Un coche eléctrico es un vehículo impulsado por uno o varios motores eléctricos en un lugar de los motores gasolina o diesel habituales. Estos motores obtienen la energía de una o varias baterías instaladas en el propio vehículo. Aunque existen diferentes tipos de baterías las más comunes son las de iones de litio.

Los coches eléctricos no emiten ningún tipo de humo al circular, no emiten CO2, por lo que son considerados como no contaminantes. Pero eso no es del todo cierto, ya que puede ser contaminante durante el proceso de fabricación e incluso en la creación de la energía eléctrica.

Un poco de historia sobre los coches eléctricos

En contra de la mayoría de las creencias, el coche eléctrico no es un invento actual surgido somo solución a los problemas ambientales, sino que fue uno de los primeros automóviles que se desarrolló, siendo incluso anterior al motor de cuatro tiempos en que se basa el automovil actual.

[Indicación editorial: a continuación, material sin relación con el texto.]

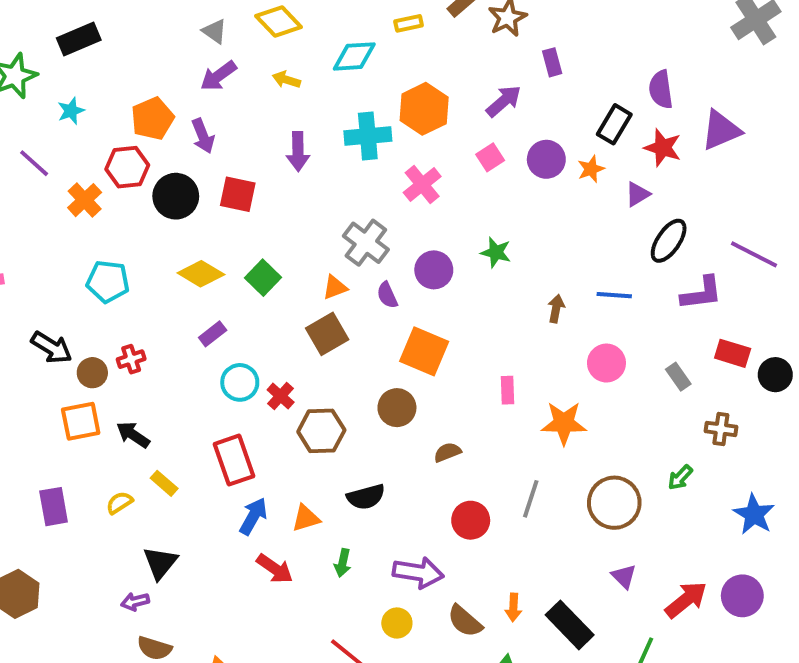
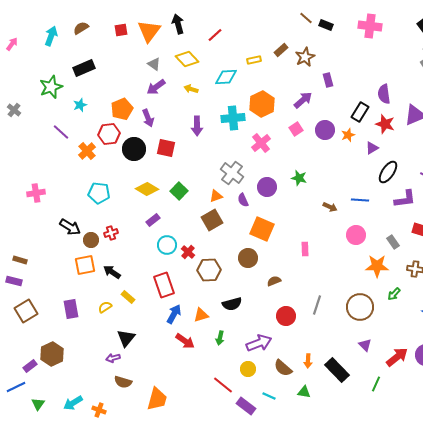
brown arrow: (556, 309) -> (330, 207), turned 104
orange star: (564, 423) -> (377, 266), moved
purple arrow: (418, 573) -> (259, 343), turned -30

El primer coche eléctrico se construyó entre los años 1830 y 1840 por el hombre de negocios escocés Robert Anderson. Posteriormente en la EXPO de París de 1867, Franz Kravogl, un inventor austríaco, mostró el primer ciclo de dos ruedas con motor eléctrico. Años más tarde, en la EXPO de Electricidad de 1881, de nuevo en París, fue Gustave Trouvé quien presentó un vehículo eléctrico de tres ruedas.

Durante principios del siglo XX, se producieron coches eléctricos en los Estados Unidos con cierto éxito comercial, enfocados principalmente a la clase alta, por su conducción limpia, tranquila, sencilla y especialmente por no requerir el arranque manual con manivela.

Pero la invección en 1913 del arranque eléctrico en motores de combustión , el sistema de producción en cadena de Ford desde 1908 y la mayor velocidad de introducción de mejoras en vehículos de combustión que en los coches eléctricos supuso la desaparición por completa de estos a finales de 1930.

¿Qué partes diferencian a los coches eléctricos?

  • Motor eléctrico:  puede haber uno o más de uno.
  • Puerto de carga: parte que recibe la electricidad del exterior, puede haber una toma para carga rápida.
  • Transformadores: los encargados de convertir la electricidad de la toma casera o de carga rápida en la carga para las baterías. Aunque no sólo rellenan las baterías, sino que se encargan de la refrigeración para evitar riesgos de explosión o derrames.
  • Baterías: son los “depósitos de combustible” de los coches eléctricos. Es posible que exista una batería adicional como la de cualquier coche para los sistemas de bajo consumo auxiliares.
  • Controladores: son los que comprueban el buen funcionamiento del vehículo, regulan la energía que recibe el motor.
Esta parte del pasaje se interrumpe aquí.